With over 8,000 acres of mountain cliffs, forests, fields, streams and other beautiful natural places, developing and maintaining excellent wayfinding tools for Mohonk Preserve’s 300,000 annual visitors is imperative, and a tall order.
Over the past two years, led by the organization’s Geographic Information System (GIS) expert and Land Projects Manager Ed Pestone, the Preserve has been engaged in a comprehensive evaluation and redesign of its maps, onland signage, and other wayfinding tools.
Wayfinding is more than just a process of getting from point A to point B—it also involves understanding options for activities, such as hiking, climbing, or cycling; levels of difficulty such as elevation, distance, or trail types; and locations of natural features such as scenic vistas or waterfalls.
Before Ed undertook the wayfinding project, the Preserve was using a 20-year-old, handdrawn map by artist Jack Fagan, who has contributed many natural history illustrations to the Preserve. After Mr. Fagan decided to step away from mapmaking, the Preserve took a comprehensive look at not just the map, but all the onland wayfinding assets.
A working group of Preserve staff was assembled, including members from Land Protection, Stewardship, Education, Development, and Marketing & Communications, along with interns working with Ed. “Input from Preserve Rangers and Visitor Services staff was particularly helpful in identifying some of the challenges of the existing wayfinding tools based on their on-land experience with visitors,” Ed noted.
“Also getting perspectives from people who were very experienced map users and those who had little to no experience with maps allowed us to include features suited to both audiences.”
An important goal of the wayfinding system update was to include new areas of the Preserve, such as the Giant’s Ledges Trailhead, which branches off of the Wallkill Valley Rail Trail in Rosendale, and the Testimonial Gateway and Duck Pond Trailheads at the Mohonk Preserve Foothills in New Paltz. Also included is the River-to-Ridge Foothills Loop Trail, created jointly by the Open Space Institute and Mohonk Preserve, along with the Samuel F. Pryor III Shawangunk Gateway Campground, co-managed by the Preserve and the American Alpine Club, and the Marakill Woods, which the Preserve is managing for the Palisades Interstate Parks Commission, both in Gardiner.
The new full-color map is available for sale at the Preserve’s Visitor Center. There are also free area maps with suggested hikes and activities at all trailheads.
“Some important features of the new map include the addition of elevation information, which is especially helpful for new Preserve users, along with the addition of color to identify trails and natural features,” Ed noted. “Special consideration was given to accessibility when choosing font sizes and colors. Also, along with a comprehensive new physical map, we will soon be offering a digital option for download from the Avenza Maps app.”
During the project, Ed worked closely with the Preserve’s Marketing & Communications team on the design and branding elements and with Education program staff on the wayfinding signage and accessibility features. The new full-color map, printed on weather- and tear-resistant paper, is available for sale at the Preserve’s Visitor Center. There are also free area maps with suggested hikes and activities at all trailheads. Additionally, new trail map signage has been placed at select trailheads, and updated directional trail signs are being installed throughout the Preserve.
The Preserve’s Trail Map project was supported with funding from the New York StateConservation Partnership Program and New York’s Environmental Protection Fund, administered by the Land Trust Alliance and Department of Environmental Conservation. The Preserve was also fortunate to work with Williams & Heintz Map Corporation, a fifthgeneration map design and production firm with over 100 years of experience.

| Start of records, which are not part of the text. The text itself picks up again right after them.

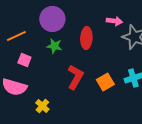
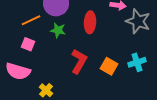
orange line: (16, 36) -> (31, 20), moved
orange square: (105, 82) -> (109, 66), turned -30

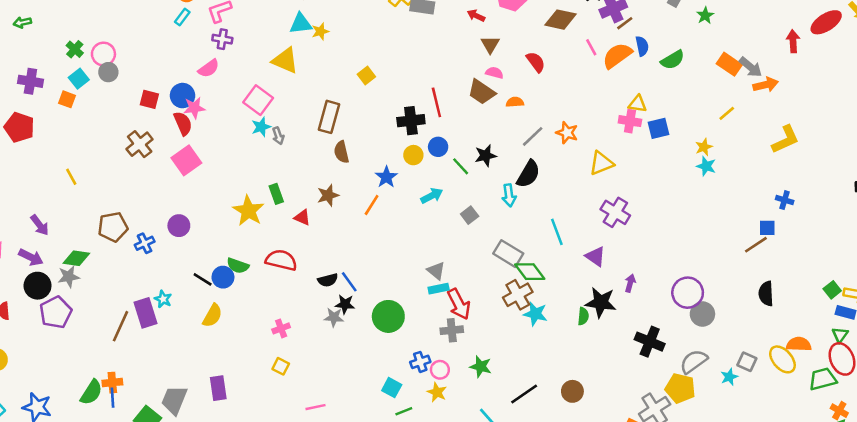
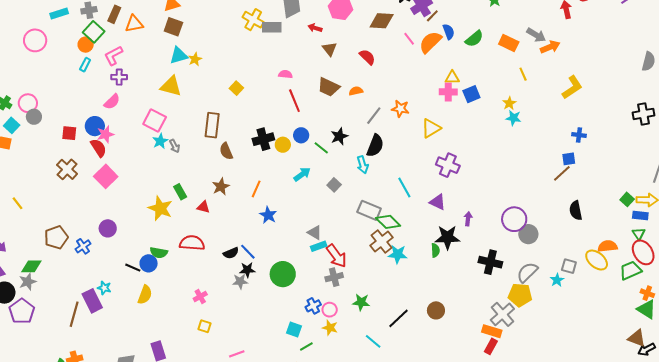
orange rectangle: (729, 64) -> (509, 43), moved
pink semicircle: (494, 73) -> (285, 74), moved
yellow line: (727, 113) -> (523, 74), turned -64
black cross: (411, 121) -> (263, 139), moved
blue star: (386, 177) -> (268, 215), moved

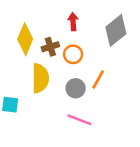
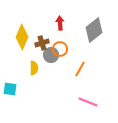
yellow semicircle: (40, 78) -> (34, 68), size x0.6
gray circle: (76, 88) -> (51, 55), moved
pink line: (79, 120) -> (88, 102), moved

As Ed knows, updating and refining wayfinding is a continuous process. “We already have a list of changes for our next printing, which I’m sure will continue to grow,” he said. Ed is also updating the latest version of the online mapping program he uses. Fortunately, the Preserve’s GIS expert is up to the task of keeping the Preserve and its visitors on course for the future! Stop by the Visitor Center to pick up a new map and explore scenery that you never have before. The well-maintained carriage roads, hiking trails, and climbing cliffs at Mohonk offer options for explorers of all levels, and there’s no better way to be immersed in the beauty that each season has to offer.